### PROVIDED RECORDS
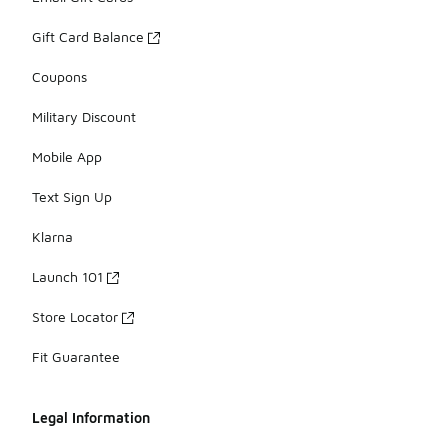
Gift Card Balance
Coupons
Military Discount
Mobile App
Text Sign Up
Klarna
Launch 101
Store Locator
Fit Guarantee
Legal Information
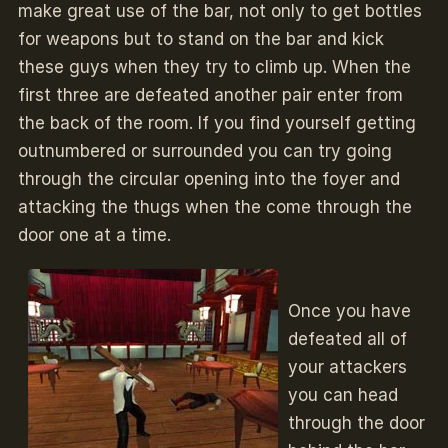
make great use of the bar, not only to get bottles
for weapons but to stand on the bar and kick
these guys when they try to climb up. When the
first three are defeated another pair enter from
the back of the room. If you find yourself getting
outnumbered or surrounded you can try going
through the circular opening into the foyer and
attacking the thugs when the come through the
door one at a time.
Once you have
defeated all of
your attackers
you can head
through the door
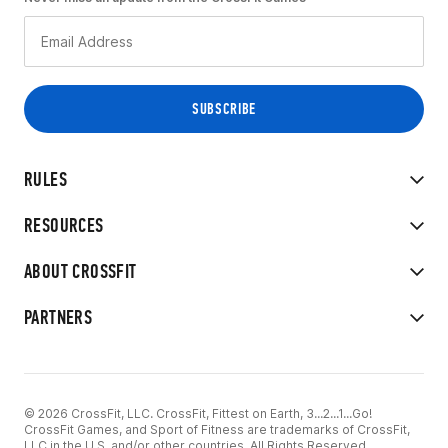
RULES
RESOURCES
ABOUT CROSSFIT
PARTNERS
© 2026 CrossFit, LLC. CrossFit, Fittest on Earth, 3...2...1...Go!
CrossFit Games, and Sport of Fitness are trademarks of CrossFit,
LLC in the U.S. and/or other countries. All Rights Reserved.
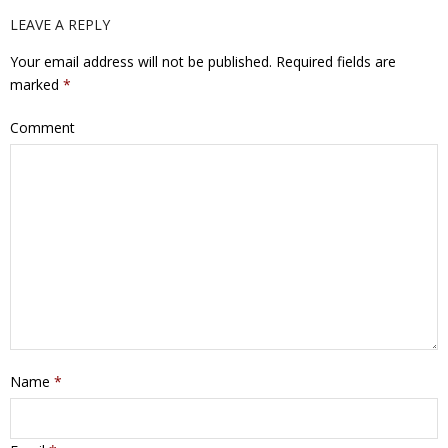
LEAVE A REPLY
Your email address will not be published.
Required fields are
marked
*
Comment
Name
*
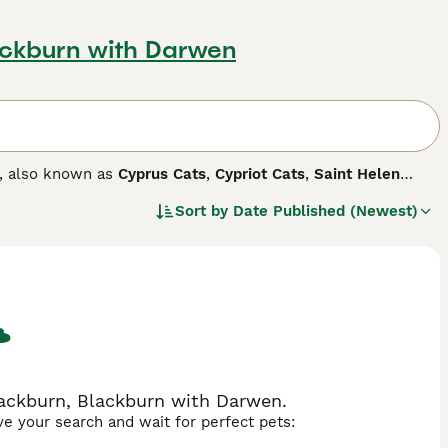
ackburn with Darwen
s, also known as
Cyprus Cats
,
Cypriot Cats
,
Saint Helen
y boast robust, muscular physiques, often labeled as 'large'
Sort by
Date Published (Newest)
e cats come in various color combinations, including black
ted, affectionate, and playful temperaments, making them
olds, displaying acceptance towards other pets and
action and physical activities.
lackburn, Blackburn with Darwen.
ave your search and wait for perfect pets:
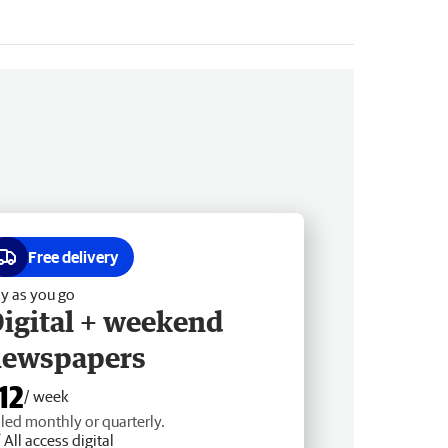
Free delivery
y as you go
igital + weekend
newspapers
12
/ week
lled monthly or quarterly.
All access digital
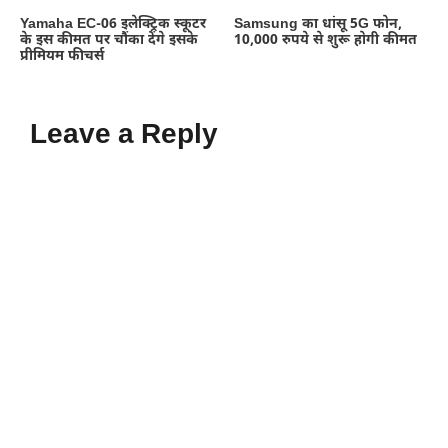
Yamaha EC-06 इलेक्ट्रिक स्कूटर
Samsung का धांसू 5G फोन,
के इस कीमत पर चौंका देंगे इसके
10,000 रुपये से शुरू होगी कीमत
प्रीमियम फीचर्स
Leave a Reply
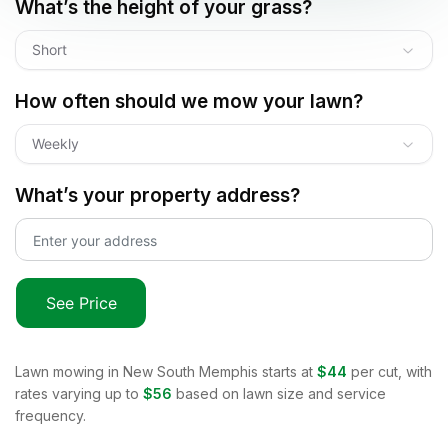
What’s the height of your grass?
Short
How often should we mow your lawn?
Weekly
What’s your property address?
See Price
Lawn mowing in
New South Memphis
starts at
$44
per cut, with
rates varying up to
$56
based on lawn size and service
frequency.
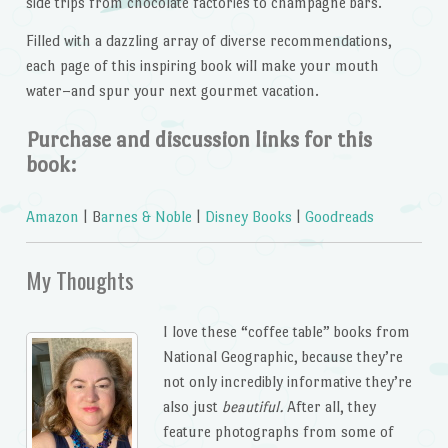
side trips from chocolate factories to champagne bars.
Filled with a dazzling array of diverse recommendations,
each page of this inspiring book will make your mouth
water–and spur your next gourmet vacation.
Purchase and discussion links for this
book:
Amazon
| B
arnes & Noble
|
Disney Books
|
Goodreads
My Thoughts
I love these “coffee table” books from
National Geographic, because they’re
not only incredibly informative they’re
also just
beautiful.
After all, they
feature photographs from some of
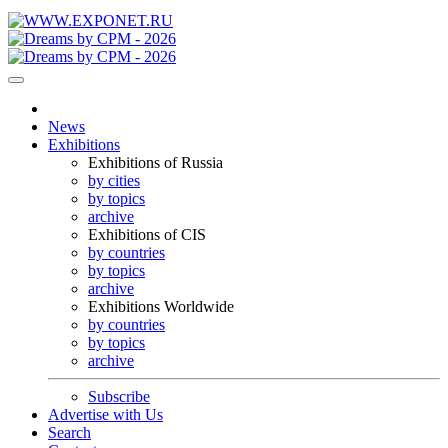
News
Exhibitions
Exhibitions of Russia
by cities
by topics
archive
Exhibitions of CIS
by countries
by topics
archive
Exhibitions Worldwide
by countries
by topics
archive
Subscribe
Advertise with Us
Search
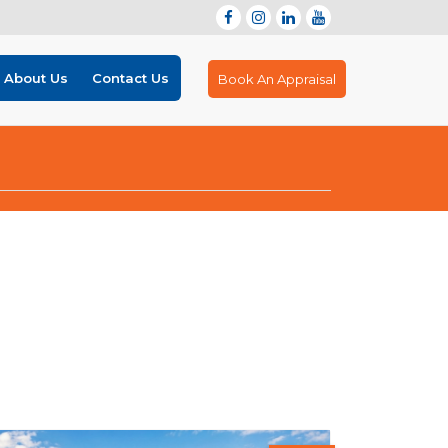
About Us
Contact Us
Book An Appraisal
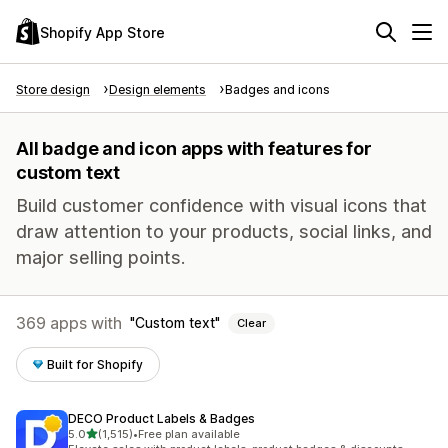
Shopify App Store
Store design
Design elements
Badges and icons
All badge and icon apps with features for
custom text
Build customer confidence with visual icons that
draw attention to your products, social links, and
major selling points.
369 apps with
Custom text
Clear
Built for Shopify
DECO Product Labels & Badges
out of 5 stars
5.0
(1,515)
•
Free plan available
1515 total reviews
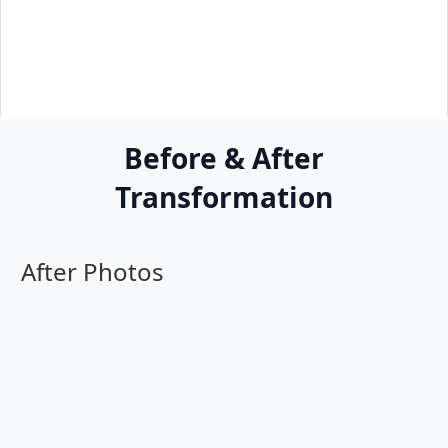
Before & After
Transformation
After Photos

### THE TASK
Which lines of the records above hold the word "will"? Copy each one out.

### COMPLETED TASK
Your email address will not be published.
each page of this inspiring book will make your mouth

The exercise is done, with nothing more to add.